On March 12, 2015 a huge blow was dealt to the world of fantasy literature when it was announced that famed author, Sir Terry Pratchett had passed away at age 66 after a difficult, eight-year battle with Alzheimer’s disease.

Shortly before his diagnosis, Pratchett wrote in his 2006 novel, The Last Continent:

“It is said that your life flashes before your eyes just before you die. That is true, it’s called Life.”

A zealous and imaginative writer throughout his career, Pratchett lived true to this creed completing over 70 novels, over 40 of which make up his massive fantasy opus known as the Discworld series.

So what is Discworld? Well as the name suggests it is a series of stories that are set on a flat, disc-shaped world that rests on the shoulders of four great elephants, who in turn stand on the shell of an intergalactic turtle (stay with me here). Discworld is arguably the most multifaceted and inventive fantasy series ever written. Devotees quickly fell in love with its detailed accounts of complex societal struggles, loveable emotional characters, and his trademark balance of quirky humor and serious drama.

Discworld kicked off in 1983 with The Color of Magic, which introduced his first pair of protagonists: the bumbling wizard Ricewind and the hapless tourist Twoflower. This novel (and the five sequels that followed) spawned four concurrent series, which in turn led to a plethora of short stories, scientific and historical books, and illustrated and young adult novels, all set on this enigmatic world.

While some may feel compelled to start at the beginning, part of the brilliance of Discworld is that it allows readers to jump in almost anywhere as the various major or minor connections blend seamlessly into the overall story. Illustrated here.

Personally, I started with Guards! Guards!, the eighth Discworld novel, and first in the City Watch series, which tells the fantastic story of Discworld’s largest city, Ankh-Morpock, on the day it is attacked by a long-thought extinct Draco Nobilis (aka: a Dragon).

Pratchett’s world is detailed and intricate, loaded with dry humor and slapstick as he dissects the familiar fantasy tropes and turns them upside-down in his own unique style.

Beyond Discworld, Pratchett has also written an abundance of stand-alone novels, each brimming with his brilliantly askew view of the universe.

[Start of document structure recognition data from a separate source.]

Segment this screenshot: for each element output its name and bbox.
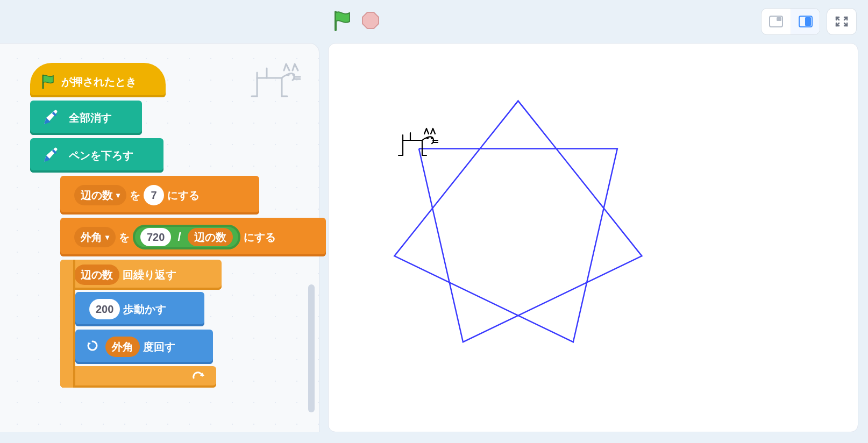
c-block-arm — [60, 260, 75, 388]
chevron-down-icon: ▾ — [116, 191, 120, 199]
pen-down-block[interactable]: ペンを下ろす — [30, 138, 163, 173]
turn-degrees-block[interactable]: 外角 度回す — [75, 330, 213, 364]
green-flag-button[interactable] — [332, 10, 352, 31]
variable-sides-reporter[interactable]: 辺の数 — [74, 265, 119, 285]
sides-value-input[interactable]: 7 — [144, 185, 164, 205]
variable-angle-dropdown[interactable]: 外角 ▾ — [74, 227, 116, 247]
stage-size-group — [762, 9, 820, 34]
set-angle-mid: を — [119, 230, 130, 245]
top-bar — [0, 0, 868, 43]
move-steps-block[interactable]: 200 歩動かす — [75, 292, 204, 326]
erase-all-label: 全部消す — [69, 111, 112, 125]
svg-point-8 — [431, 138, 432, 139]
repeat-label: 回繰り返す — [123, 268, 176, 282]
hat-label: が押されたとき — [61, 75, 137, 89]
scripts-scrollbar[interactable] — [308, 284, 315, 412]
scripts-panel[interactable]: が押されたとき 全部消す — [0, 43, 319, 432]
cat-sprite[interactable] — [397, 127, 438, 161]
pen-icon — [41, 146, 60, 165]
svg-rect-4 — [805, 17, 811, 26]
pen-drawing — [329, 44, 858, 432]
set-mid: を — [130, 188, 140, 203]
erase-all-block[interactable]: 全部消す — [30, 101, 142, 135]
numerator-input[interactable]: 720 — [140, 228, 171, 246]
small-stage-button[interactable] — [762, 9, 791, 34]
variable-angle-label: 外角 — [81, 230, 102, 245]
divide-symbol: / — [177, 230, 181, 244]
block-stack: が押されたとき 全部消す — [30, 63, 326, 388]
turn-label: 度回す — [143, 340, 175, 354]
run-controls — [332, 10, 380, 31]
stage-size-controls — [762, 9, 856, 34]
when-flag-clicked-block[interactable]: が押されたとき — [30, 63, 166, 97]
variable-angle-reporter[interactable]: 外角 — [105, 337, 140, 357]
pen-icon — [41, 108, 60, 127]
chevron-down-icon: ▾ — [105, 233, 109, 241]
move-steps-label: 歩動かす — [123, 302, 166, 317]
set-tail: にする — [167, 188, 200, 203]
svg-rect-2 — [777, 17, 781, 21]
pen-down-label: ペンを下ろす — [69, 148, 133, 163]
stage[interactable] — [328, 43, 858, 432]
variable-sides-reporter[interactable]: 辺の数 — [188, 228, 233, 246]
stop-button[interactable] — [361, 11, 380, 30]
fullscreen-button[interactable] — [827, 9, 856, 34]
variable-sides-dropdown[interactable]: 辺の数 ▾ — [74, 185, 126, 205]
large-stage-button[interactable] — [791, 9, 820, 34]
svg-marker-0 — [362, 12, 379, 28]
variable-sides-label: 辺の数 — [81, 188, 113, 203]
set-sides-block[interactable]: 辺の数 ▾ を 7 にする — [60, 176, 259, 215]
svg-point-7 — [427, 138, 428, 139]
green-flag-icon — [41, 74, 55, 90]
loop-arrow-icon — [191, 370, 205, 384]
divide-operator[interactable]: 720 / 辺の数 — [133, 225, 240, 249]
move-steps-input[interactable]: 200 — [89, 299, 120, 319]
set-angle-block[interactable]: 外角 ▾ を 720 / 辺の数 にする — [60, 218, 326, 256]
repeat-block[interactable]: 辺の数 回繰り返す 200 歩動かす — [60, 260, 222, 388]
set-angle-tail: にする — [244, 230, 276, 245]
rotate-cw-icon — [86, 339, 99, 355]
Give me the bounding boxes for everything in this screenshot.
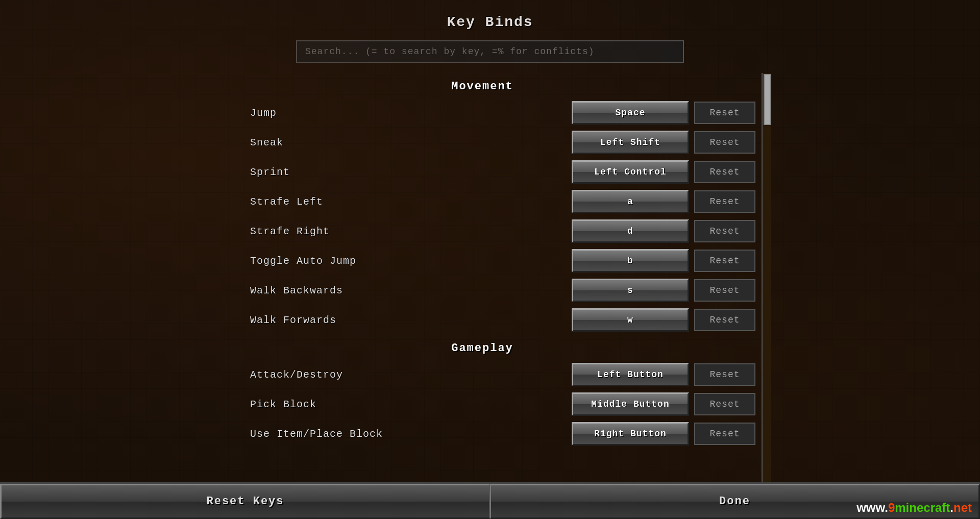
keybind-row-sneak: Sneak Left Shift Reset — [209, 128, 755, 157]
keybind-button-use-item[interactable]: Right Button — [572, 422, 689, 446]
keybind-row-attack-destroy: Attack/Destroy Left Button Reset — [209, 360, 755, 389]
keybind-row-strafe-left: Strafe Left a Reset — [209, 187, 755, 216]
search-container — [296, 40, 684, 63]
reset-button-strafe-left[interactable]: Reset — [694, 190, 755, 213]
keybind-label-strafe-left: Strafe Left — [209, 196, 572, 208]
keybind-label-pick-block: Pick Block — [209, 399, 572, 410]
keybind-row-use-item: Use Item/Place Block Right Button Reset — [209, 419, 755, 449]
watermark-9: 9 — [888, 501, 895, 514]
keybind-label-attack-destroy: Attack/Destroy — [209, 369, 572, 381]
reset-button-walk-forwards[interactable]: Reset — [694, 309, 755, 331]
reset-button-toggle-auto-jump[interactable]: Reset — [694, 250, 755, 272]
keybind-button-walk-forwards[interactable]: w — [572, 308, 689, 332]
reset-button-jump[interactable]: Reset — [694, 102, 755, 124]
keybind-row-toggle-auto-jump: Toggle Auto Jump b Reset — [209, 246, 755, 276]
scrollbar-track — [762, 73, 771, 482]
keybind-label-sprint: Sprint — [209, 166, 572, 178]
keybind-button-walk-backwards[interactable]: s — [572, 279, 689, 302]
bottom-bar: Reset Keys Done www.9minecraft.net — [0, 482, 980, 519]
keybind-button-toggle-auto-jump[interactable]: b — [572, 249, 689, 273]
keybind-row-pick-block: Pick Block Middle Button Reset — [209, 389, 755, 419]
watermark-net: net — [953, 501, 972, 514]
keybind-label-use-item: Use Item/Place Block — [209, 428, 572, 440]
watermark-mine: minecraft — [895, 501, 950, 514]
watermark-www: www. — [856, 501, 888, 514]
reset-button-attack-destroy[interactable]: Reset — [694, 363, 755, 386]
keybind-row-jump: Jump Space Reset — [209, 98, 755, 128]
keybind-row-sprint: Sprint Left Control Reset — [209, 157, 755, 187]
keybind-label-toggle-auto-jump: Toggle Auto Jump — [209, 255, 572, 267]
reset-button-strafe-right[interactable]: Reset — [694, 220, 755, 242]
scrollbar-thumb[interactable] — [764, 74, 771, 125]
keybind-button-attack-destroy[interactable]: Left Button — [572, 363, 689, 386]
page-title: Key Binds — [447, 14, 533, 30]
watermark-craft: . — [950, 501, 953, 514]
keybind-label-walk-backwards: Walk Backwards — [209, 285, 572, 296]
keybind-label-strafe-right: Strafe Right — [209, 226, 572, 237]
section-header-movement: Movement — [209, 73, 755, 98]
search-input[interactable] — [296, 40, 684, 63]
reset-button-walk-backwards[interactable]: Reset — [694, 279, 755, 302]
section-header-gameplay: Gameplay — [209, 335, 755, 360]
keybind-label-sneak: Sneak — [209, 137, 572, 149]
keybind-button-sprint[interactable]: Left Control — [572, 160, 689, 184]
keybind-label-walk-forwards: Walk Forwards — [209, 314, 572, 326]
content-wrapper: Movement Jump Space Reset Sneak Left Shi… — [209, 73, 771, 519]
watermark: www.9minecraft.net — [856, 501, 972, 515]
keybind-button-pick-block[interactable]: Middle Button — [572, 392, 689, 416]
keybind-row-walk-backwards: Walk Backwards s Reset — [209, 276, 755, 305]
keybind-button-strafe-right[interactable]: d — [572, 219, 689, 243]
keybind-button-sneak[interactable]: Left Shift — [572, 131, 689, 154]
keybind-button-jump[interactable]: Space — [572, 101, 689, 125]
keybind-row-strafe-right: Strafe Right d Reset — [209, 216, 755, 246]
reset-button-sprint[interactable]: Reset — [694, 161, 755, 183]
keybind-row-walk-forwards: Walk Forwards w Reset — [209, 305, 755, 335]
keybind-button-strafe-left[interactable]: a — [572, 190, 689, 213]
reset-button-use-item[interactable]: Reset — [694, 423, 755, 445]
keybind-label-jump: Jump — [209, 107, 572, 119]
reset-button-pick-block[interactable]: Reset — [694, 393, 755, 415]
binds-content: Movement Jump Space Reset Sneak Left Shi… — [209, 73, 771, 449]
reset-keys-button[interactable]: Reset Keys — [0, 484, 490, 519]
reset-button-sneak[interactable]: Reset — [694, 131, 755, 154]
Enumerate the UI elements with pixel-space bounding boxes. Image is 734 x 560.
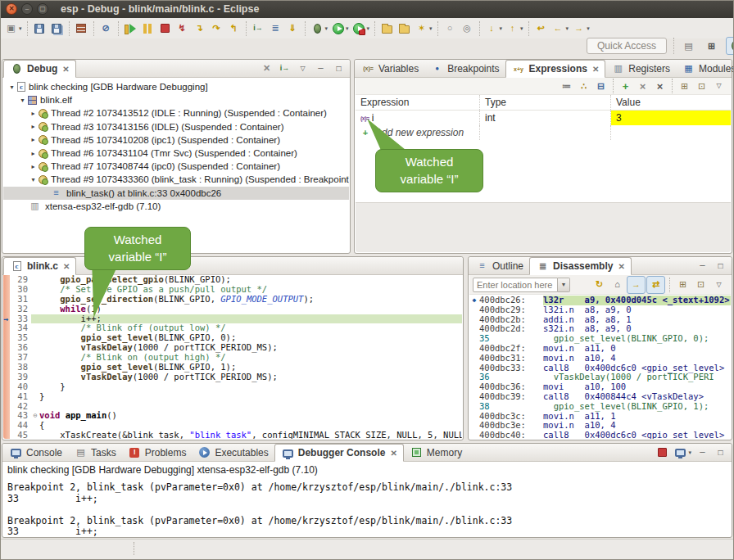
dropdown-arrow-icon[interactable]: ▾ (500, 25, 503, 32)
suspend-button[interactable] (139, 20, 156, 38)
disassembly-line[interactable]: 400dbc39:call8 0x400844c4 <vTaskDelay> (469, 392, 731, 402)
maximize-button[interactable]: □ (330, 61, 347, 77)
track-current-button[interactable]: → (627, 276, 646, 294)
search-button[interactable]: ○ (442, 20, 459, 38)
remove-all-terminated-button[interactable]: ✕ (258, 61, 275, 77)
minimize-button[interactable]: ─ (694, 445, 711, 461)
detach-view-button[interactable]: ⊞ (674, 276, 691, 294)
debug-tree-item[interactable]: ▾blink.elf (3, 93, 349, 106)
code-line[interactable]: 43⊖void app_main() (10, 411, 462, 421)
expressions-tab-registers[interactable]: ▥Registers (605, 60, 676, 77)
last-edit-location-button[interactable]: ↩ (532, 20, 550, 38)
instruction-stepping-button[interactable]: i→ (250, 20, 267, 38)
show-logical-structure-button[interactable]: ∴ (575, 77, 592, 95)
close-icon[interactable]: ✕ (592, 65, 599, 74)
disassembly-line[interactable]: 400dbc29:l32i.n a8, a9, 0 (469, 305, 731, 315)
show-debug-sources-button[interactable]: ≣ (267, 20, 284, 38)
editor-presentation-button[interactable]: ▤ (680, 37, 697, 55)
expander-icon[interactable]: ▸ (29, 123, 38, 130)
column-value[interactable]: Value (611, 95, 731, 110)
console-tab-memory[interactable]: Memory (404, 444, 468, 461)
new-wizard-button[interactable]: ▣▾ (2, 20, 24, 38)
debug-tree-item[interactable]: ▸Thread #3 1073413156 (IDLE) (Suspended … (3, 120, 349, 133)
disassembly-line[interactable]: 38 gpio_set_level(BLINK_GPIO, 1); (469, 402, 731, 412)
expressions-tab-modules[interactable]: ▦Modules (676, 60, 734, 77)
save-button[interactable] (31, 20, 48, 38)
debug-tree-item[interactable]: ▸Thread #2 1073413512 (IDLE : Running) (… (3, 106, 349, 120)
editor-marker-bar[interactable] (3, 275, 10, 439)
detach-view-button[interactable]: ⊞ (676, 77, 693, 95)
debug-tree-item[interactable]: ▾cblink checking [GDB Hardware Debugging… (3, 80, 349, 93)
console-tab-tasks[interactable]: ▤Tasks (68, 444, 122, 461)
step-return-button[interactable]: ↰ (225, 20, 242, 38)
remove-selected-button[interactable]: × (634, 77, 651, 95)
back-button[interactable]: ←▾ (550, 20, 571, 38)
dropdown-arrow-icon[interactable]: ▾ (325, 25, 328, 32)
forward-button[interactable]: →▾ (570, 20, 591, 38)
next-annotation-button[interactable]: ↓▾ (483, 20, 505, 38)
console-tab-debugger-console[interactable]: Debugger Console✕ (274, 444, 404, 462)
dropdown-arrow-icon[interactable]: ▾ (429, 25, 433, 32)
skip-all-breakpoints-button[interactable]: ⊘ (97, 20, 115, 38)
add-expression-button[interactable]: + (617, 77, 634, 95)
console-tab-problems[interactable]: !Problems (122, 444, 193, 461)
code-line[interactable]: 39 vTaskDelay(1000 / portTICK_PERIOD_MS)… (10, 373, 462, 382)
code-line[interactable]: 41} (10, 392, 462, 402)
open-resource-button[interactable] (396, 20, 413, 38)
refresh-button[interactable]: ↻ (591, 276, 608, 294)
column-expression[interactable]: Expression (356, 95, 480, 110)
view-menu-button[interactable]: ▽ (710, 77, 727, 95)
disassembly-line[interactable]: 400dbc40:call8 0x400dc6c0 <gpio_set_leve… (469, 431, 731, 439)
open-element-button[interactable] (378, 20, 396, 38)
debug-tree-item[interactable]: ▸Thread #5 1073410208 (ipc1) (Suspended … (3, 133, 349, 147)
location-dropdown-icon[interactable]: ▼ (558, 278, 570, 292)
dropdown-arrow-icon[interactable]: ▾ (367, 25, 370, 32)
open-new-view-button[interactable]: ⊡ (693, 77, 710, 95)
add-expression-row[interactable]: + Add new expression (356, 125, 731, 140)
maximize-button[interactable]: □ (712, 258, 729, 274)
console-tab-executables[interactable]: Executables (192, 444, 274, 461)
debug-tree-item[interactable]: ▥xtensa-esp32-elf-gdb (7.10) (3, 200, 349, 213)
instruction-stepping-button[interactable]: i→ (276, 61, 293, 77)
window-maximize-icon[interactable]: ▢ (37, 3, 48, 15)
terminate-red-button[interactable] (654, 445, 671, 461)
debug-button[interactable]: ▾ (309, 20, 330, 38)
external-tools-button[interactable]: ▾ (351, 20, 372, 38)
expander-icon[interactable]: ▾ (18, 97, 27, 104)
code-editor[interactable]: → 29 gpio_pad_select_gpio(BLINK_GPIO);30… (3, 275, 462, 439)
launch-flash-button[interactable]: ✶▾ (413, 20, 434, 38)
collapse-all-button[interactable]: ⊟ (592, 77, 609, 95)
sync-selection-button[interactable]: ⇄ (646, 276, 665, 294)
window-minimize-icon[interactable]: – (21, 3, 33, 15)
build-button[interactable] (73, 20, 90, 38)
display-console-button[interactable]: ▾ (672, 445, 693, 461)
save-all-button[interactable] (48, 20, 66, 38)
fold-icon[interactable]: ⊖ (31, 411, 39, 421)
disconnect-button[interactable]: ↯ (174, 20, 191, 38)
drop-to-frame-button[interactable]: ⇓ (284, 20, 301, 38)
close-icon[interactable]: ✕ (62, 65, 69, 74)
open-new-view-button[interactable]: ⊡ (692, 276, 709, 294)
minimize-button[interactable]: ─ (312, 61, 329, 77)
step-into-button[interactable]: ↴ (191, 20, 208, 38)
show-type-names-button[interactable]: ≔ (558, 77, 575, 95)
column-type[interactable]: Type (480, 95, 611, 110)
quick-access-input[interactable]: Quick Access (587, 38, 667, 54)
breakpoint-instruction-pointer-icon[interactable]: → (3, 314, 14, 324)
expression-row[interactable]: (x)= i int 3 (356, 111, 731, 125)
debug-tree-item[interactable]: ≡blink_task() at blink.c:33 0x400dbc26 (3, 187, 349, 200)
expander-icon[interactable]: ▾ (29, 176, 38, 183)
code-line[interactable]: 40 } (10, 382, 462, 392)
disassembly-listing[interactable]: ◆400dbc26:l32r a9, 0x400d045c <_stext+10… (469, 295, 731, 439)
debug-tree-item[interactable]: ▸Thread #6 1073431104 (Tmr Svc) (Suspend… (3, 147, 349, 160)
run-button[interactable]: ▾ (329, 20, 351, 38)
expressions-tab-variables[interactable]: (x)=Variables (356, 60, 424, 77)
console-body[interactable]: blink checking [GDB Hardware Debugging] … (3, 462, 731, 536)
close-icon[interactable]: ✕ (390, 449, 396, 458)
console-tab-console[interactable]: Console (3, 444, 68, 461)
tab-debug[interactable]: Debug ✕ (3, 60, 76, 78)
dropdown-arrow-icon[interactable]: ▾ (520, 25, 523, 32)
expander-icon[interactable]: ▸ (29, 136, 38, 143)
expander-icon[interactable]: ▸ (29, 110, 38, 117)
dropdown-arrow-icon[interactable]: ▾ (688, 449, 691, 456)
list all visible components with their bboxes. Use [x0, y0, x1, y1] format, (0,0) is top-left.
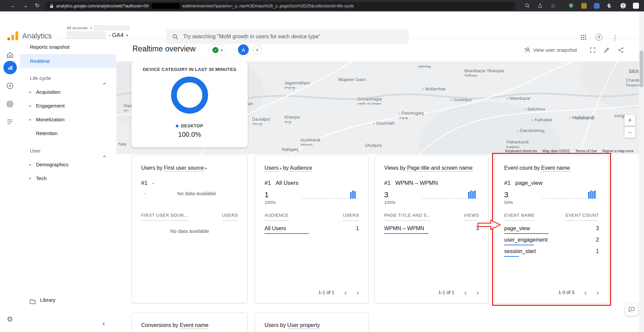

For beginners, I recommend Good Omens, which he co-wrote with his fellow fantasy author and close friend, Neil Gaiman. Hilarious and poignant, there’s really too much going on to accurately describe the plot of Good Omens, but I’ll say it involves witches, prophecy, the apocalypse, romance, fast cars, an emotional angel, a fast-talking demon, and two bumbling Satanists who have misplaced something very important… the Antichrist!

It’s easily one of my favorite books and one I’ve happily read multiple times. It is a great introduction to this type of storytelling that perfectly showcases the strengths of these clever writers.

Mr. Pratchett faced his diagnosis bravely, and was persistent in writing to the best of his ability in his declining years. He leaves behind his wife, Lyn Purves, and his daughter, Rhianna Pratchett (known for her work as a video game writer), as well as a legacy of 85 million books sold worldwide that is sure to endure for years to come.